Imagine outra história

Por Juliana Rettore, psicóloga, mãe e pesquisadora, orientanda do Laboratório de Escrita Criativa e Científica da Casa da Ciência e da Cultura de Barbacena, sob orientação do professor Delton Mendes Francelino, coordenador do Centro de Estudos em Ecologia Urbana do IF Campus Barbacena, Diretor do Instituto Curupira e coordenador da Casa da Ciência e da Cultura de Barbacena.

Quando pensamos em pré-história logo imaginamos os homens das cavernas, fortes, movidos por instintos agressivos, que lhes garantia coragem para caçar bisões e mamutes. Já as mulheres, as imaginamos como seres frágeis, que estavam constantemente grávidas, o que as impedia de caçar; ou que ficavam apenas “por conta” de cuidar das crianças, do preparo da comida, dentre outros clichês tradicionalmente presentes em filmes e até desenhos animados bem populares, como os Flintstones. Não lhes restava outra opção, segundo este imaginário, além de ficarem na caverna e esperarem, passivamente, os caçadores proverem.

Esse pensamento tem sido perpetuado desde o “nascimento” da pré-história, com base em pressupostos filosóficos e religiosos muito fortes. Depois, quando a Ciência, nos séculos XVI, XVII e XVIII, começou a despontar, sempre com homens, em sua maioria brancos e ricos, na Europa, as mulheres não eram consideradas pessoas intelectuais e, seguindo pressupostos sociais e religiosos,  “serviam” apenas para casar, tomar conta do lar e procriar. Assim como todos os contextos da esfera social europeia, a Ciência, como também a Filosofia e campos do senso comum diversos, era praticada por homens, e muitos desses, amparados por preceitos religiosos de vertente Cristã (decorrente desde o Império Romano, anterior à Idade Média) perpetuavam a cultura do homem como detentor do conhecimento ou como aquele que “solucionaria” os problemas da sociedade, do mundo. Indiana Jones, no cinema, quem não lembra?

Até mesmo no século XIX, e depois, no XX, movidos pela Evolução das Espécies de Charles Darwin e Wallace (1859), muitos se interessaram em explicar modelos de sociedade a partir da ideia de que os homens brancos eram superiores às demais etnias e também às mulheres – ideia que ganhou protestos vigorosos de muitas mulheres, que foram silenciadas na guilhotina. Vale destacar que Darwin e nem Wallace nunca fizeram qualquer menção a algo deste tipo e que a evolução das espécies não é a mesma coisa que o Darwinismo social, que é essa “alteração” de pressupostos da Evolução biológica e que propõe que os “mais aptos” à vida na sociedade seriam melhores para esta sociedade.

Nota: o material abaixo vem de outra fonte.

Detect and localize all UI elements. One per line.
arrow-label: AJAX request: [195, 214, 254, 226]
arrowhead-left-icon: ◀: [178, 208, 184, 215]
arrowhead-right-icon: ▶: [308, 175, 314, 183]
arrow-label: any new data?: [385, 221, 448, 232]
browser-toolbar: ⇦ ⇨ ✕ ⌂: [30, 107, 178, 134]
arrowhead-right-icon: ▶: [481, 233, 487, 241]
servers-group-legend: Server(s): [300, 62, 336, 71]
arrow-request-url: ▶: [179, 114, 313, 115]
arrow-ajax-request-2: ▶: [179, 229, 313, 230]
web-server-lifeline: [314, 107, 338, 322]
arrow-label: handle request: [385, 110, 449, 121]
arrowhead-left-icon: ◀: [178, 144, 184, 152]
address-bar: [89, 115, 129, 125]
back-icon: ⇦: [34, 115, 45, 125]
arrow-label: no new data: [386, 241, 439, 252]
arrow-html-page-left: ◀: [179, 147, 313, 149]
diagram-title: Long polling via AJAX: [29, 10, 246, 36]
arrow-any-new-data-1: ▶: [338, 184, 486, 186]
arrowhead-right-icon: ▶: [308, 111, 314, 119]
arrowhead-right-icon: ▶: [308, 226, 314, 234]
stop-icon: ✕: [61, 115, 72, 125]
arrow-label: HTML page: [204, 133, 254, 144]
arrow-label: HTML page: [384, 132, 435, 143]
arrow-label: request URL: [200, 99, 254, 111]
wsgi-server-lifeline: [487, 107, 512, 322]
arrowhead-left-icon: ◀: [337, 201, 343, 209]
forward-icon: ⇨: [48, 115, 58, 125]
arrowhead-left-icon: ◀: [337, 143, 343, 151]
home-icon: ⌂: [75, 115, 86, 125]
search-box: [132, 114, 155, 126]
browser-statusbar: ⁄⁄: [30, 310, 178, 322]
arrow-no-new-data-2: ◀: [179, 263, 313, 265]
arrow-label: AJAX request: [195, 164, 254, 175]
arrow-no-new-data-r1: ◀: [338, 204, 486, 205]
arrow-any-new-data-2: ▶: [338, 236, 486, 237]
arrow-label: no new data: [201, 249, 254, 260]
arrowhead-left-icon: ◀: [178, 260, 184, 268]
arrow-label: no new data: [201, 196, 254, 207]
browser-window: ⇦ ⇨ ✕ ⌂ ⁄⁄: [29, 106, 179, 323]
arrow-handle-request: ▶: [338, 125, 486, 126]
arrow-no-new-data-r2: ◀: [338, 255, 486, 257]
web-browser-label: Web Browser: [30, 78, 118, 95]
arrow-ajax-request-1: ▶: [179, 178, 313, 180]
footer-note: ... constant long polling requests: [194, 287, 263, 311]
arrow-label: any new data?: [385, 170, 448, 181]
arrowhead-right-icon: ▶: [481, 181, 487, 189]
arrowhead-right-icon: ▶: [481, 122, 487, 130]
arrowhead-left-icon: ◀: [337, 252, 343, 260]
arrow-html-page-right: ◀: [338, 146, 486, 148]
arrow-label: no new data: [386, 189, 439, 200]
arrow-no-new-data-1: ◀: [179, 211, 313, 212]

Isto foi perceptível, por exemplo, nos discursos nazistas, já no século XX. É importante discernir sobre este fato, de que a Evolução das Espécies foi “apropriada” por discursos sem qualquer comprovação científica já àquela época, assim como ainda hoje, em que conhecimentos científicos são apropriados por falsas ciências.

Retornando, então: os primeiros pré-historiadores interpretaram que as sociedades pré-históricas prosperaram devido à atividade de caça e pela força e inteligência superior dos homens em criar armas. Porém, não há evidências arqueológicas de que a caça era feita exclusivamente por homens, nem mesmo sequer a caça pode ser entendida como a principal atividade que fez a humanidade se desenvolver e, tampouco, as mulheres podem ser consideradas frágeis e restringidas à sua capacidade de gestar. Sabemos, hoje, que certamente os grupos humanos nômades de milhares de anos atrás certamente eram extremamente coletivistas, algo, inclusive, que fez a humanidade sobreviver ao cataclismo do vulcão Tôba, há 70 mil anos.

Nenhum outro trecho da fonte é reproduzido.